2016 yılında Yunanistan sinemasının adından çok söz ettiren filmi Çılgın Plaj / Suntan, ada turizmine Yunan Weird Wave akımının lensinden bakıyor. Argyris Papadimitropoulos imzalı filmin insana, aşka ve tatil atmosferine yaklaşımı mizantrop denecek kadar karanlık, ancak içeriği şoke edici olduğu kadar sinematik açıdan keyif veren bir film. Exarchou ve Papadimitropoulos, konuşmacı olarak kolokyuma katılıp bu filmlere yaklaşımlarını anlattılar.
Programa seçilen iki Yunan klasiği de ’60’lı yılların ruhunu yansıtan hicivler. Aliki Vuyuklaki ile yaptığı filmlerle tanınan Dinos Dimopoulos’un 1966 yapımı Jenny Jenny adlı filmi bugün Atina’ya yakın şık bir ada olan Spetses’in geçmişine götürüyor izleyicileri. Jenny Karezi’nin başrolü üstlendiği film patriyarkayla alenen dalgasını geçen profeminist bir yaklaşıma sahip. Diyalogların ustalığı ve mizahına diyecek yok. Ülke politikasındaki kutuplaşmayı kullanan yerel politik aktörler, imajı iyi olsa da donanımı tartışmalı politikacılara bel bağlayan ve kolayca etki altında kalıp hemen taraf değiştiren seçmenlerden oluşan karakterleri üzerinden erkekleri eleştiriyor. Jenny, bu erkeklerin arasından sağlam karakterli, her açıdan iyi eğitimli bir genç kadın ve hepsinden daha dürüst ve becerikli bir politikacı potansiyeliyle parlıyor.
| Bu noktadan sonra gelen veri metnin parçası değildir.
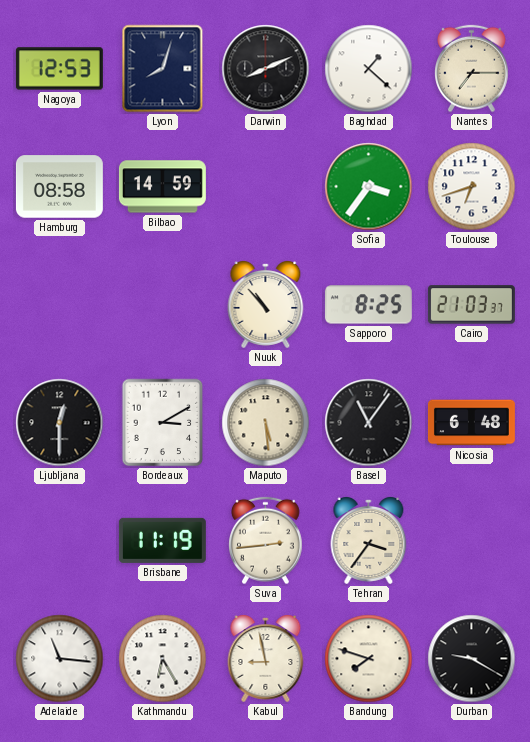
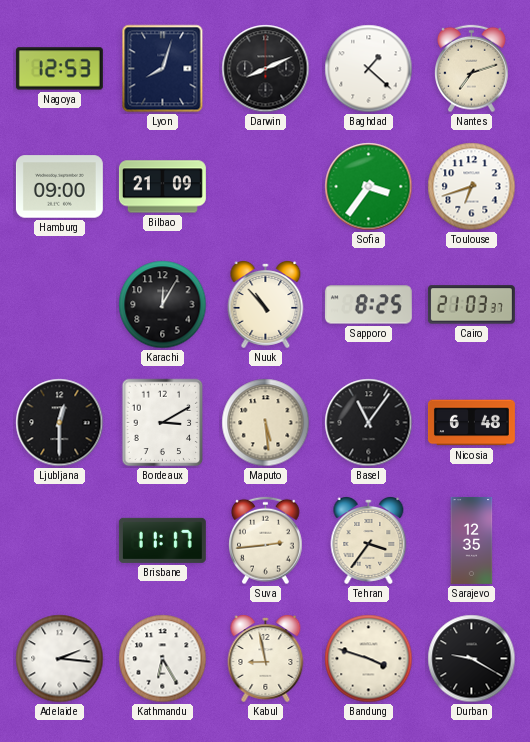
Nantes: 7:15 -> 7:12
Hamburg: 08:58 -> 09:00
Bilbao: 14:59 -> 21:09
Karachi: none -> 12:05
Brisbane: 11:19 -> 11:17
Sarajevo: none -> 12:35
Adelaide: 11:16 -> 2:16
Bandung: 7:48 -> 3:48
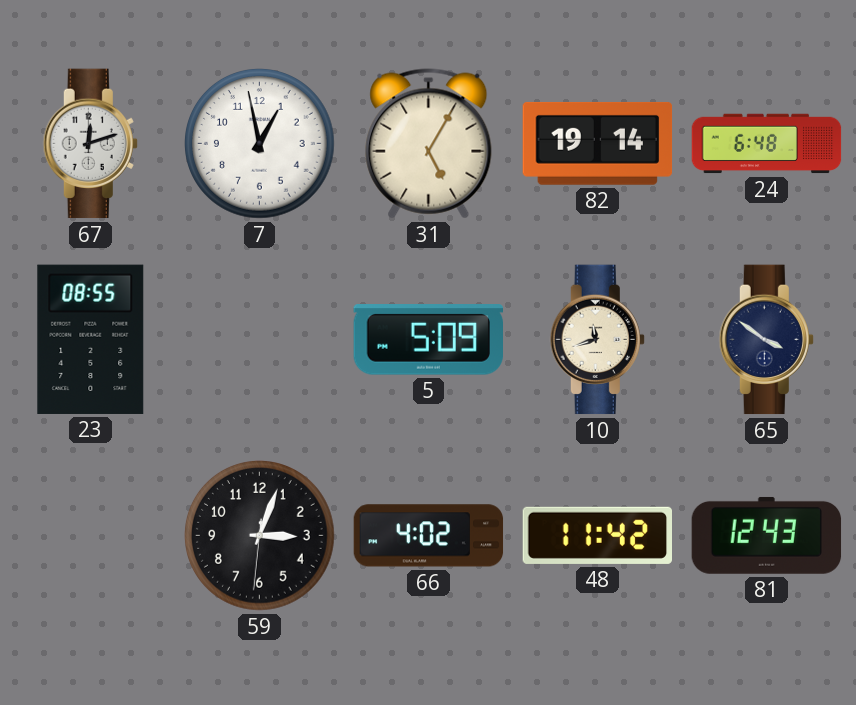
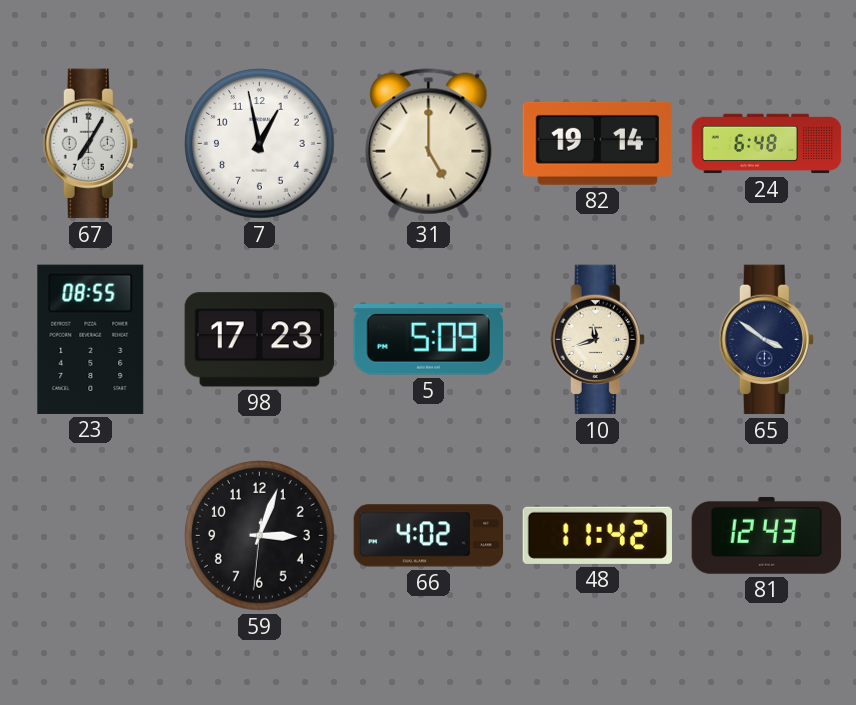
67: 12:12 -> 7:05
31: 5:05 -> 5:00
98: none -> 17:23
Vasilis Georgiadis’in 1968 yapımı Girls in the Sun (Güneşteki Kızlar) adlı filmi turizmin kültürel etkileşimiyle alay eden ama romantizmi de elden bırakmayan bir film. Hikaye bir yanlış anlaşılma üzerine kurulu. Bir adaya gelen İngiliz turist kız kendisine badem ikram etmek isteyen çobandan korkup kaçıyor. Çoban da peşinden gidince tecavüz girişimiyle tutuklanıyor! Kimse İngilizce anlamayınca ne İngiliz turist öyle bir şey olmadığını anlatabiliyor ne de çoban masumiyetini ispatlayabiliyor… Ama bu dil engeli bir aşkın doğmasına engel olmuyor!
Daha yeşil bir dünya, daha yeşil bir sinema için başlatılan Evia Film Projesi’nin programlamadaki başarısı ve organizasyondaki çevre hassasiyeti bütün festivallere örnek oluşturuyor.